Prepare your pet: So, you’ve taken all the preliminary measures and selected a kennel for your pet. Now you need to prepare Rover for his stay. If the facility offers doggy day care services in addition to longer term care, give your pet the chance to try it out. Take him once or twice for just the day. Take special note of his first impressions and reactions. Quiz the staff on his behavior and interaction with the other animals.
Be sure your pet knows basic commands. Make sure he is current on vaccinations and is flea-free (most kennels require it). If your pet is going to be at the kennel for an extended time, you may consider a trial run of a weekend excursion. This allows you to work out any kinks before the longer stay. If necessary, teach your dog to sit before being petted or fed and to walk quietly on a leash. Socialize him to strangers, especially if medication or grooming will be provided at the kennel. Make sure he is accustomed to a crate if he will be in one at the kennel. It will make the stay less stressful and fearful for your pet.
Prepare the kennel staff: No one likes surprises, not even kennel staff who are accustomed to working with all animal personalities. If your dog has any unusual fears, aggression triggers or other idiosyncrasies, be honest for the safety and well-being of all involved. Let them know if Rover is not reliably housetrained, hates men or eats things he’s not supposed to.
On kennel day: Exercise Rover before you turn him over to the kennel staff. Leave the kids at home.

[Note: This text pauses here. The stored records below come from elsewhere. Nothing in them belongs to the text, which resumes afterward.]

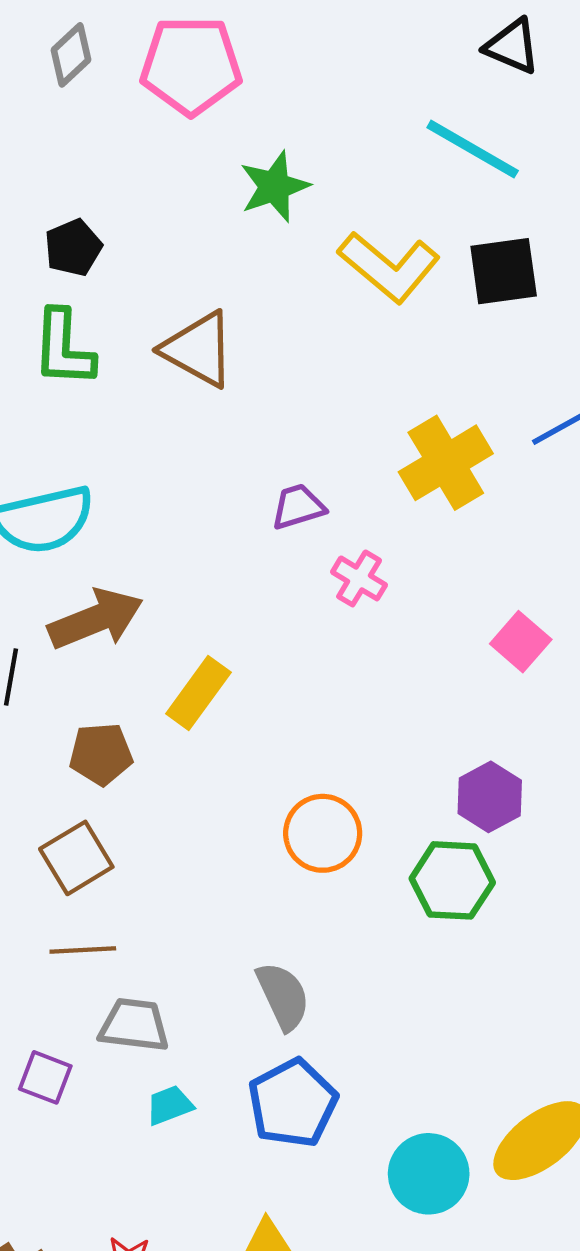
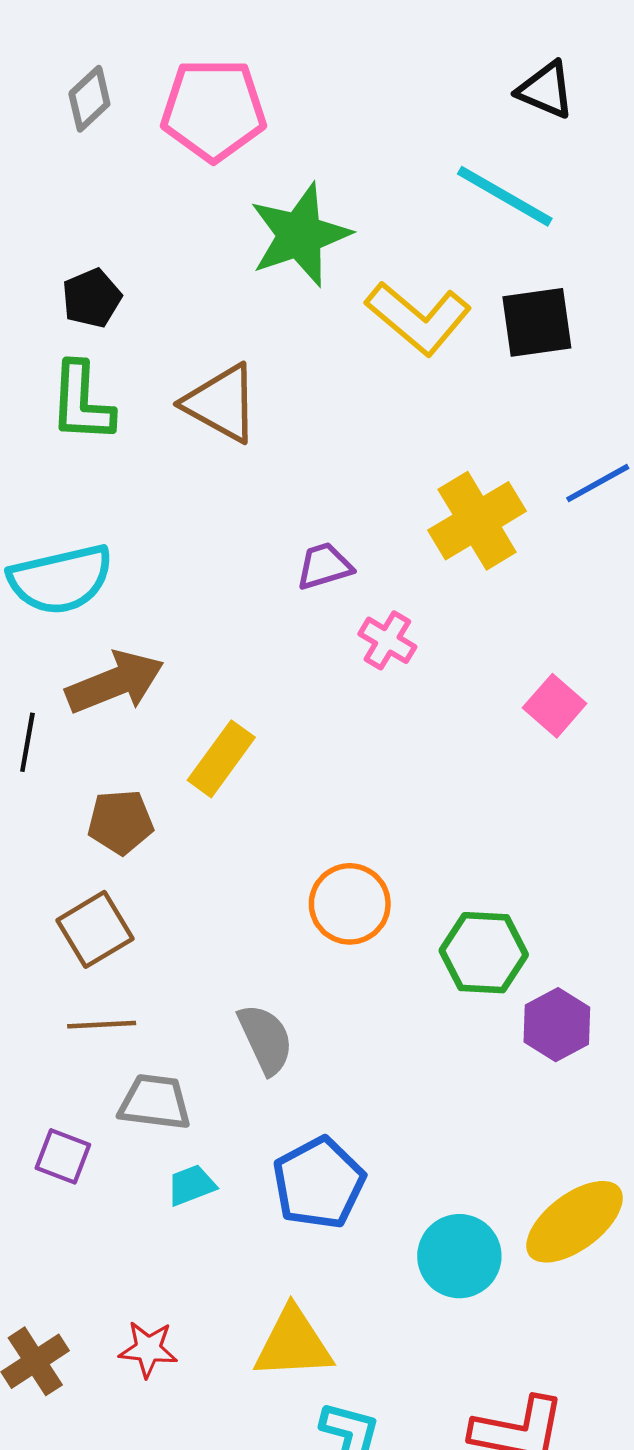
green star: (274, 187) -> (300, 235), size x1.4
purple hexagon: (490, 797) -> (557, 1025), moved
gray semicircle: (283, 996) -> (266, 1039), moved

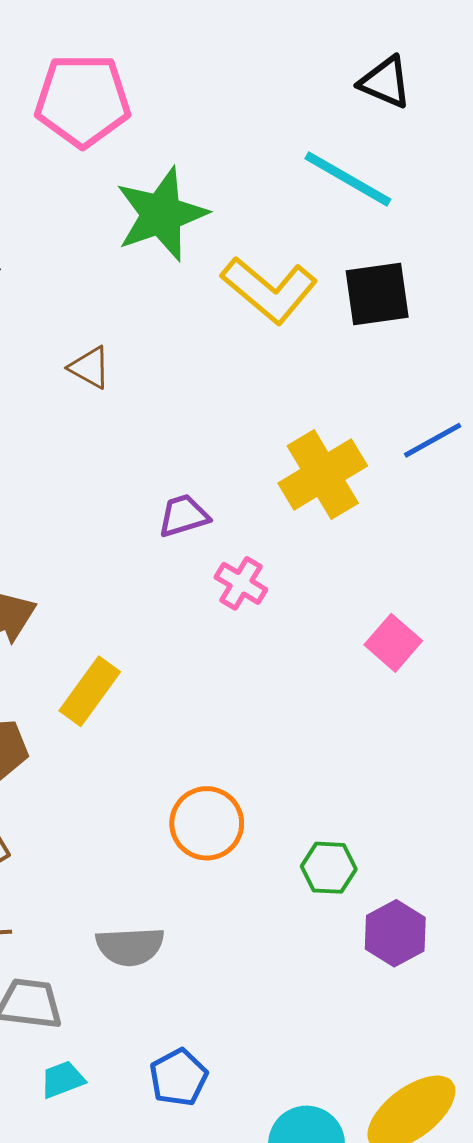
brown triangle: (221, 403) -> (90, 368), size x0.6
green hexagon: (484, 953) -> (329, 868), size x0.7
gray semicircle: (266, 1039) -> (130, 946), turned 112
blue pentagon: (319, 1183) -> (178, 1077), size x0.7

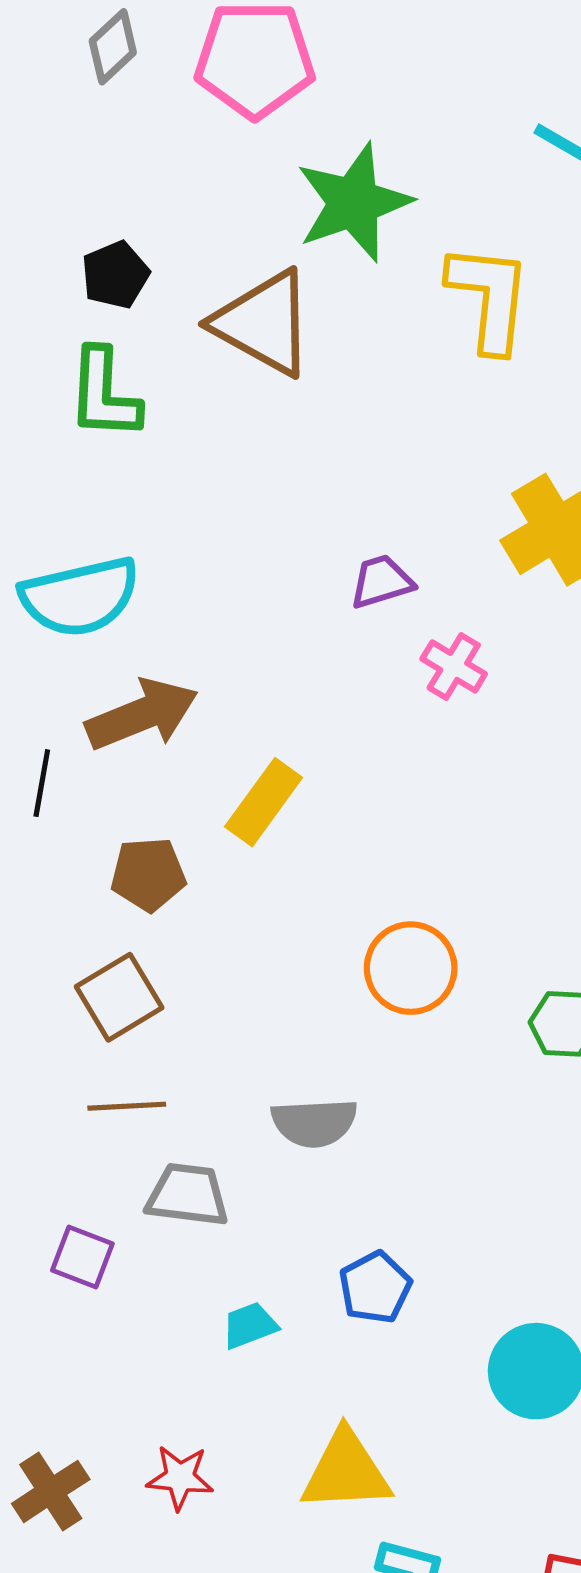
yellow L-shape: (269, 290) -> (489, 298), turned -124
brown triangle: (90, 368) -> (264, 323), moved, size x2.0
cyan trapezoid: (62, 1079) -> (250, 1325), moved

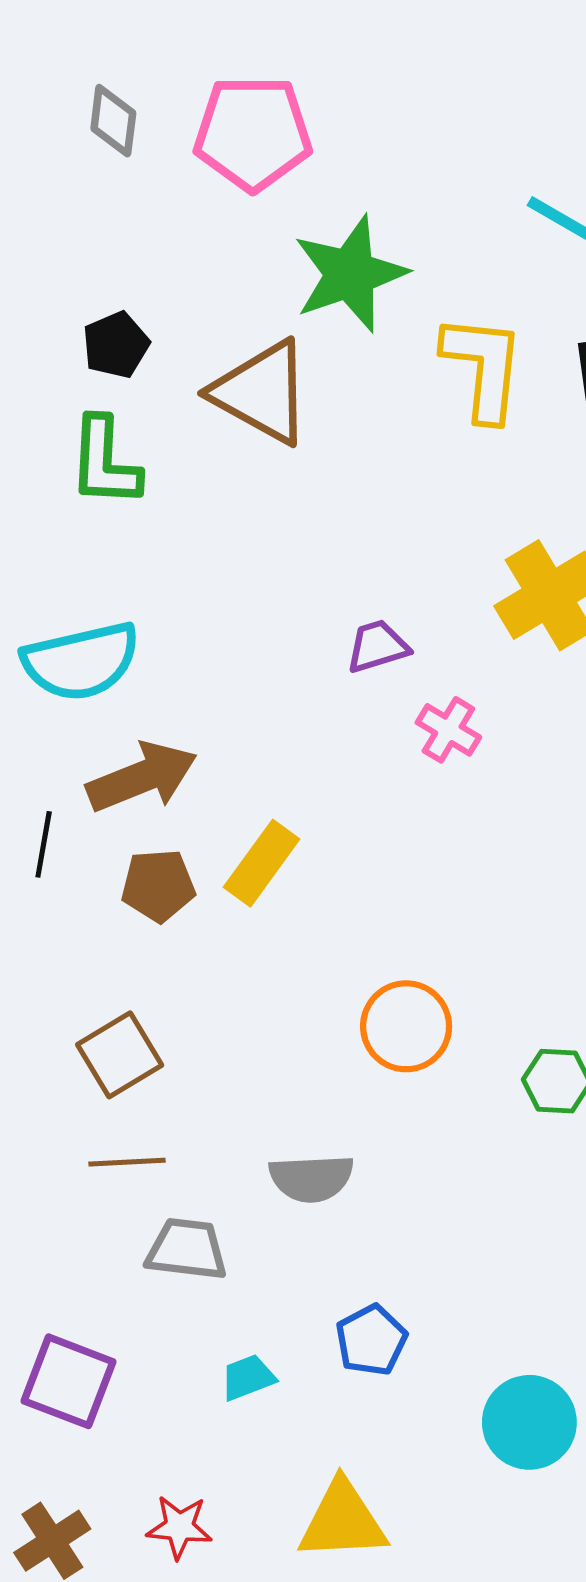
gray diamond: (113, 47) -> (113, 121), turned -40
brown pentagon: (148, 874) -> (158, 886), moved
purple square: (82, 1257) -> (69, 1381), moved, size x1.5

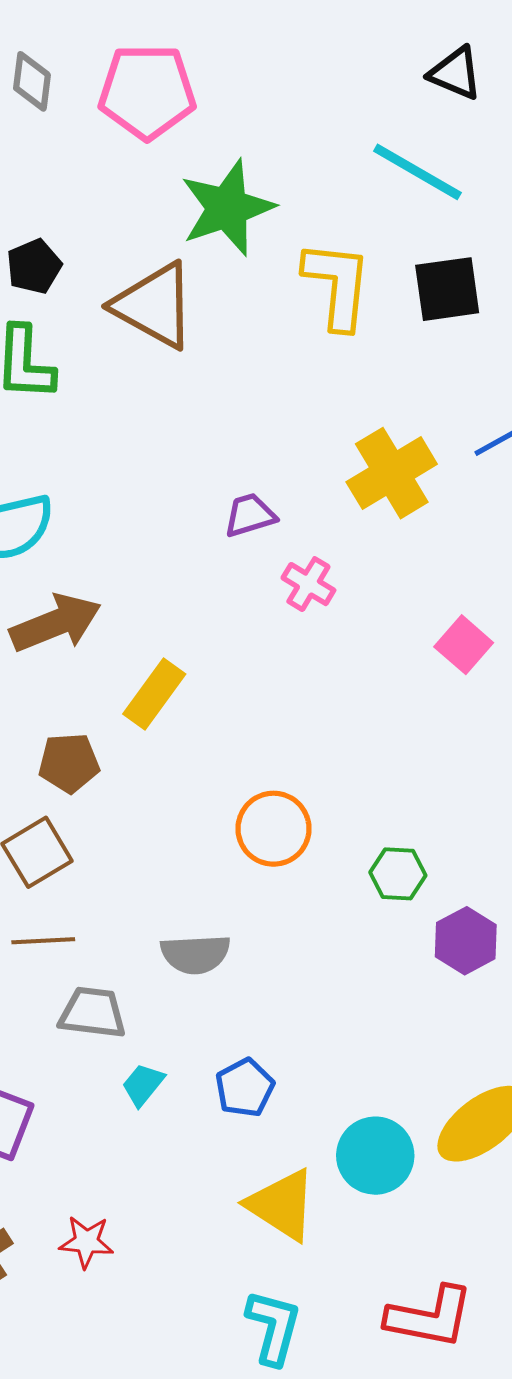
brown pentagon: (158, 886) -> (69, 763), moved
cyan trapezoid: (248, 1378) -> (143, 1085), moved, turned -30
yellow triangle: (343, 1521) -> (282, 1205), moved, turned 36

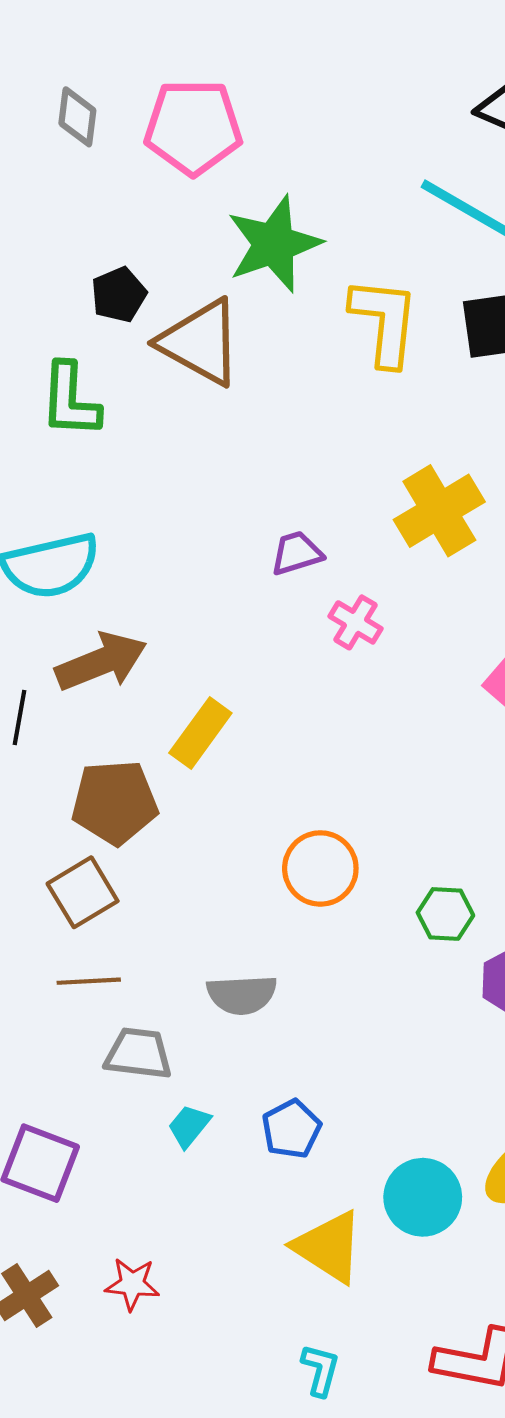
black pentagon: (34, 266) -> (119, 295), moved
brown pentagon: (69, 763) -> (115, 802), size x1.4
cyan L-shape: (274, 1327) -> (320, 1370), size x0.7

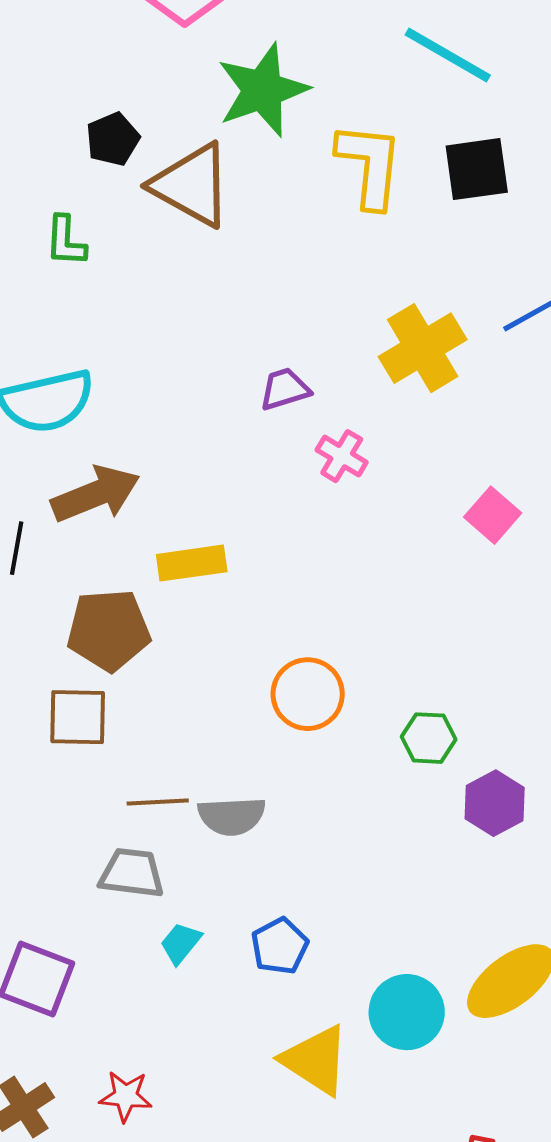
green L-shape: (70, 400) -> (66, 241), size x0.7
yellow rectangle: (200, 733) -> (192, 563), turned 46
brown square: (83, 892) -> (78, 717), turned 32
brown line: (89, 981) -> (158, 802), moved

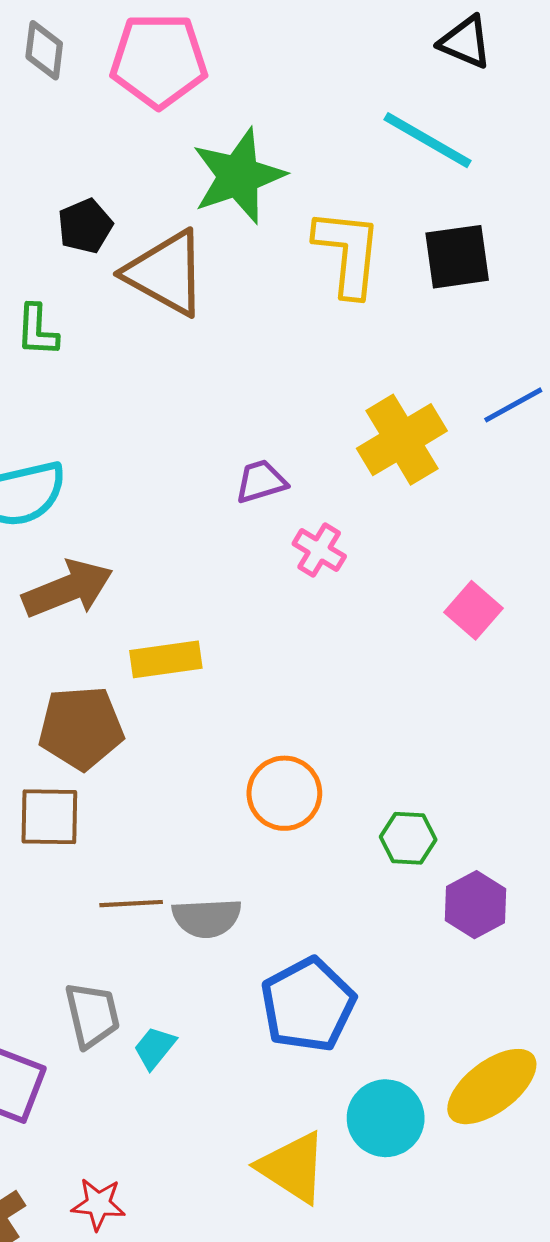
gray trapezoid: (132, 873) -> (92, 1015), moved, turned 70
blue pentagon: (280, 946) -> (308, 1005), moved, size x1.6

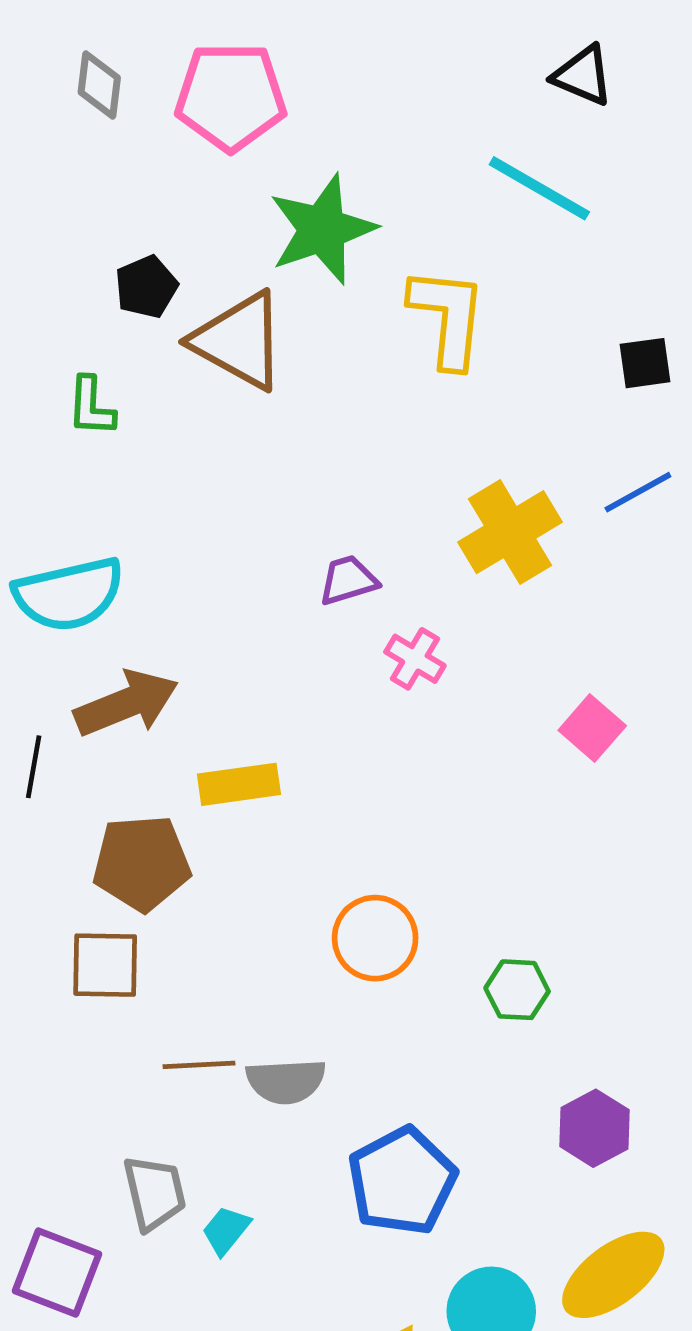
black square: (457, 257) -> (645, 363), moved, size x0.7
purple hexagon: (476, 905) -> (595, 1128), moved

Walk in the kennel door, give Rover a gentle pat, tell him you’ll see him soon and let him go. Long goodbyes, hugs and tears will only stress out your pet (and you). He’s not going to hate you for leaving. Go have fun.
Coming home: One last thing, don’t be surprised or alarmed if your dog segregates himself and sleeps a lot upon coming home. He is not upset with you or had a miserable time. Dogs in kennels are awake from the crack of dawn until nighttime. They are excited by barking dogs, meal times and visitors walking past them. He may simply be exhausted.
Boarding kennels can be a good solution for those times when your pet has to be left behind. Do your homework and find the best facility for you and your pet. It is well worth the time. Your peace of mind and your pet’s health are your reward.